*What to produce*
Each line of the entries below that includes "lote" belongs in your answer.

[Stored items]
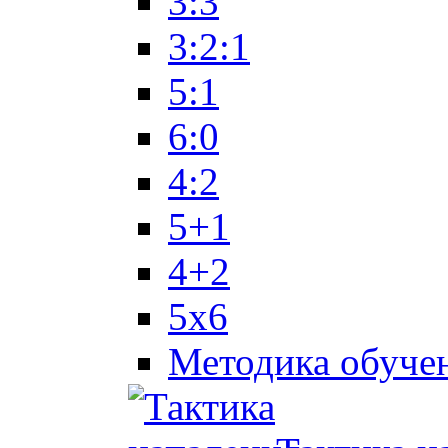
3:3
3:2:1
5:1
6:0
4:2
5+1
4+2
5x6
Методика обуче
--
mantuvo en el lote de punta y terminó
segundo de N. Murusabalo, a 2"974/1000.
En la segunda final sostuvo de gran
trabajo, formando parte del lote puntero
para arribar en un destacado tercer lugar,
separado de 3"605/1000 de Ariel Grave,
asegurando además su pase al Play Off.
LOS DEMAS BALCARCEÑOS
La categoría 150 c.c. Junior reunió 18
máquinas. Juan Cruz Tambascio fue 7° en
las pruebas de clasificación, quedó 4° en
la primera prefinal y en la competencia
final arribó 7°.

*Result of this task*
mantuvo en el lote de punta y terminó
trabajo, formando parte del lote puntero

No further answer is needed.